DR. JOSE LUIS KAUFMANN Monseñor

28 de Octubre de 2018 | 07:52
Edición impresa

Queridos hermanos y hermanas.

El cuerpo de todo ser humano no está destinado a la corrupción, aunque tenga que pasar por ese proceso natural.

El Concilio Vaticano II enseña que el ser humano “no debe despreciar la vida corporal, sino que, por el contrario, debe tener por bueno y honrar a su propio cuerpo, como criatura de Dios que ha de resucitar en el último día” (GS 14).

Sin embargo, lamentablemente, no existe una justa valoración del respeto con que debe tratarse este valioso don de Dios. No por alimentarlo, higienizarlo, broncearlo, maquillarlo, etcétera, se lo está valorando según el designio del Creador, ya que puede ser sólo por egoísmo, placer o vanagloria. La dignidad del cuerpo no sólo exige el cuidado de la salud física en todos sus aspectos, sino que nadie debería olvidar jamás que está destinado a resucitar en el último día, y que lo más excelente es que resucite para una vida sin fin en la misma gloria de Dios, y lo peor es que resucite para la condenación a la infelicidad eterna.

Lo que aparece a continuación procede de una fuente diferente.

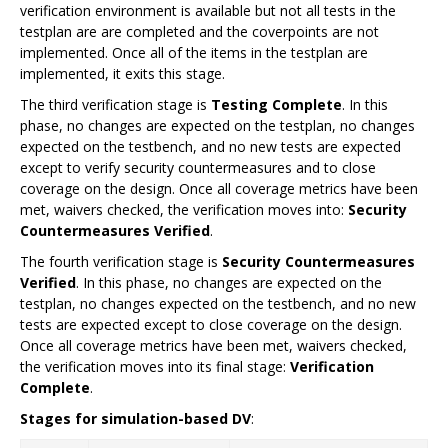
verification environment is available but not all tests in the
testplan are are completed and the coverpoints are not
implemented. Once all of the items in the testplan are
implemented, it exits this stage.
The third verification stage is
Testing Complete
. In this
phase, no changes are expected on the testplan, no changes
expected on the testbench, and no new tests are expected
except to verify security countermeasures and to close
coverage on the design. Once all coverage metrics have been
met, waivers checked, the verification moves into:
Security
Countermeasures Verified
.
The fourth verification stage is
Security Countermeasures
Verified
. In this phase, no changes are expected on the
testplan, no changes expected on the testbench, and no new
tests are expected except to close coverage on the design.
Once all coverage metrics have been met, waivers checked,
the verification moves into its final stage:
Verification
Complete
.
Stages for simulation-based DV
:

El ser humano, creado a imagen y semejanza de Dios, coronado de gloria y esplendor por el mismo Creador, que le dio el dominio sobre toda la obra de sus manos y todo lo puso bajo sus pies (cf. Salmo 8, 6-7), por su misma condición corporal es una síntesis del universo material. Por lo cual no tiene derecho a maltratarlo o descuidarlo.

“Porque todos debemos comparecer ante el Tribunal de Cristo, para que cada uno reciba, de acuerdo con sus obras buenas o malas, lo que mereció durante su vida mortal” (2 Cor 5, 10)

 

Por sobre su salud física está la aceptación amorosa de la Voluntad de Dios sobre la vida de cada individuo. Y no cabe reproche por altura, color de piel, defecto o carencia de miembros, porque siempre será mejor existir de cualquier modo que no existir, como enseña santo Tomás de Aquino. Además la subjetividad de lo que es mejor tiene la carga del relativismo.

El ser humano que valora y cuida su corporeidad no se preocupará demasiado por el bienestar físico, aunque se ocupará lo preciso, sabiendo aprovechar con astucia las incomodidades que pueda padecer a lo largo de su existencia, poniendo con serena sencillez los medios ordinarios para evitarlas o mejorarlas, sin perder jamás la gratitud y la alegría, ante todo por el sólo hecho de existir. Quien tiene vida puede dar gloria a Dios.

Nadie debería perder de vista la meta de su existencia. Fuimos creados por Dios y para Dios. Nuestro destino último es Dios, pero como somos libres y podemos equivocarnos o encapricharnos con nuestras aspiraciones mezquinas, tenemos el riesgo cierto de perdernos en la sinuosidad de los senderos secundarios si salimos del Camino que nos orienta hacia la Vida Eterna. Para ello es nuestra condición corpórea que, guiada por la inteligencia y la voluntad, avanza hacia ese destino de felicidad plena y sin parangón alguno.

Si bien es grande la diferencia entre el cuerpo actual, de viandantes, y el cuerpo resucitado, de poseedores de la Vida Eterna, hay entre ellos un vínculo inviolable. La Iglesia enseña que el cuerpo resucitado es específica y numéricamente idéntico al cuerpo terreno. “Porque todos debemos comparecer ante el Tribunal de Cristo, para que cada uno reciba, de acuerdo con sus obras buenas o malas, lo que mereció durante su vida mortal” (2 Cor 5, 10).

Por nuestro cuerpo - ¡somos miembros de Cristo! - estamos en contacto con la realidad terrena, para que la dominemos, la trabajemos y la santifiquemos según la Voluntad de Dios y para su Gloria.